Climate change is affecting what food can be grown in the UK: This farmer adapts

climate change seriously affecting agriculture.

Rising temperatures, changing precipitation patterns and longer dry periods are changing what crops Europe can grow and where it can grow them.

Inside BritainA country famous for its damp, bleak landscapes, farmers are now choosing to grow a surprising food because of rising temperatures: hazelnuts.

Inspired by a trip to Sub-Saharan Africa where he saw some interesting “agro-ecological combinations,” Guy Singh-Watson is one of these pioneers.

In 2020, he planted 50 acres of expansive walnut and hazelnut trees on his farm in the picturesque southwest county of Devon.

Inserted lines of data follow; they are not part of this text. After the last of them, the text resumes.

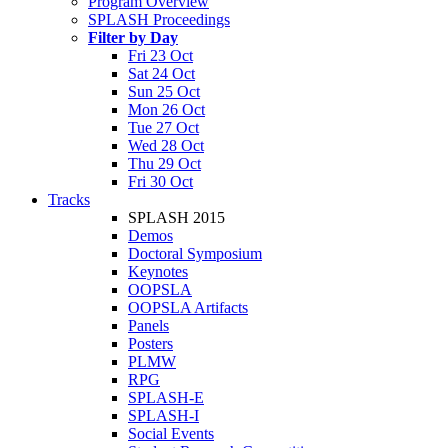
Program Overview
SPLASH Proceedings
Filter by Day
Fri 23 Oct
Sat 24 Oct
Sun 25 Oct
Mon 26 Oct
Tue 27 Oct
Wed 28 Oct
Thu 29 Oct
Fri 30 Oct
Tracks
SPLASH 2015
Demos
Doctoral Symposium
Keynotes
OOPSLA
OOPSLA Artifacts
Panels
Posters
PLMW
RPG
SPLASH-E
SPLASH-I
Social Events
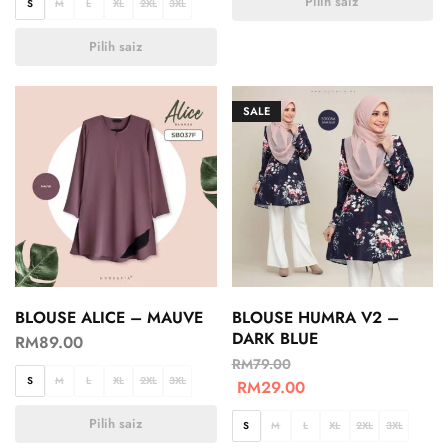
Pilih saiz
S
M
L
XL
2XL
3XL
Pilih saiz
SALE
BLOUSE ALICE – MAUVE
BLOUSE HUMRA V2 –
DARK BLUE
RM
89.00
RM
79.00
S
M
L
XL
2XL
3XL
RM
29.00
Pilih saiz
S
M
L
XL
2XL
3XL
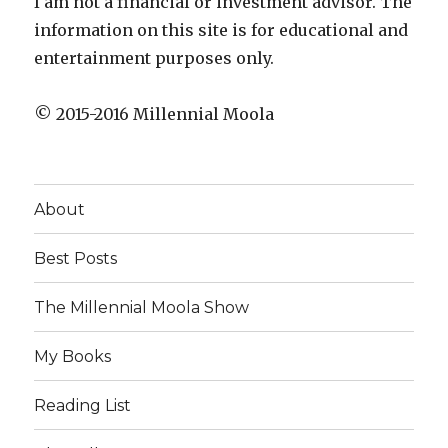
I am not a financial or investment advisor. The
information on this site is for educational and
entertainment purposes only.
© 2015-2016 Millennial Moola
About
Best Posts
The Millennial Moola Show
My Books
Reading List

Britain.

“The idea behind the project was to try and produce foods that have essentially less impact on the environment and soil life while trying to increase biodiversity,” Singh-Watson told Euronews.

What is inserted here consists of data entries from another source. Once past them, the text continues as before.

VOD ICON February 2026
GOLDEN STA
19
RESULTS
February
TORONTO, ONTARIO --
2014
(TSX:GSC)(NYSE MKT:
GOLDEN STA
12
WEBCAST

Hazelnuts can now be grown in the UK

Compared to warmer parts of the world, relatively few edible hazelnuts are grown in England due to its cold and wet climate.

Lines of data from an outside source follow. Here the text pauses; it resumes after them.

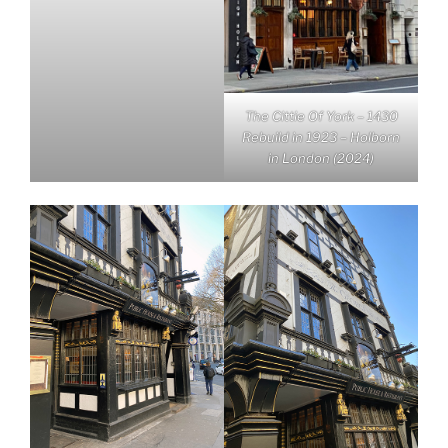
The Cittie Of York – 1430
Rebuild in 1923 – Holborn
in London (2024)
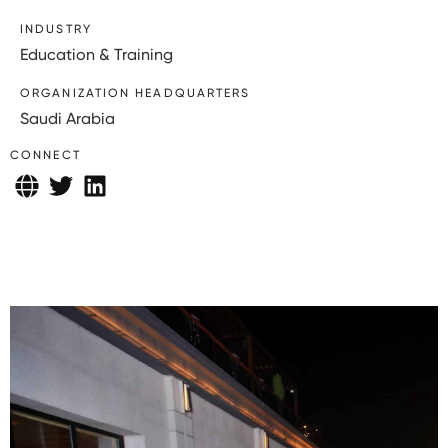
INDUSTRY
Education & Training
ORGANIZATION HEADQUARTERS
Saudi Arabia
CONNECT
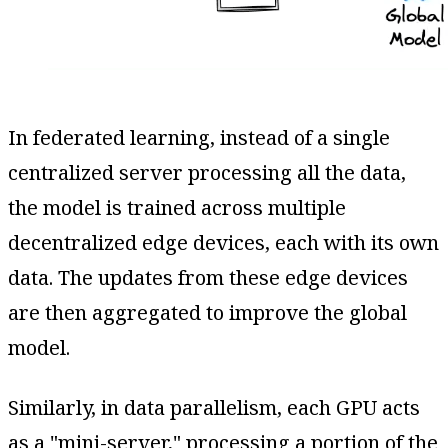
In federated learning, instead of a single
centralized server processing all the data,
the model is trained across multiple
decentralized edge devices, each with its own
data. The updates from these edge devices
are then aggregated to improve the global
model.
Similarly, in data parallelism, each GPU acts
as a "mini-server," processing a portion of the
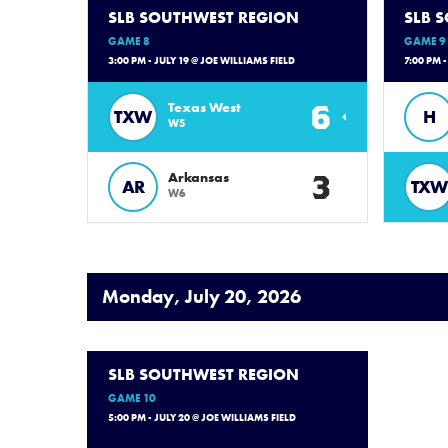
SLB SOUTHWEST REGION
SLB 
GAME 8
GAME 9
3:00 PM - JULY 19 @ JOE WILLIAMS FIELD
7:00 PM 
6
Texas West
TXW
H
W5
3
Arkansas
AR
TXW
W6
Monday, July 20, 2026
SLB SOUTHWEST REGION
GAME 10
5:00 PM - JULY 20 @ JOE WILLIAMS FIELD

Nuts, sweet chestnuts – brought by the Romans – and walnuts are the main three, although they are mostly grown in the wild or used solely as a food source. Wood.

But that is no longer the case due to climate change that has put the country in the oven. unprecedented temperatures 40°C last year

“There is very little production in this country as the trees are not producing as much as they used to, but with the impact of climate change that will likely change,” Guy told Euronews.

“We are on the northern limit of viability, but if the forecasts come true, we will be in almost optimal conditions”.

Joanna Furniss / Joanna Furniss

Guy Singh Watson. – Joanna Furniss/Joanna Furniss

“Planning seems like a good thing to do now,” he explains.

Duration climate change While it allowed new foods such as nuts and grapes to be grown for sparkling wine, it also destroyed traditional crops. British farmers reported widespread crop shortages during last year’s drought.

Founder of the vegetable box company, on a project he calls “experimental” Riverford Organic Farmers He has now planted about 5,000 trees on pastures where cattle and sheep graze, although the potential is much, much greater.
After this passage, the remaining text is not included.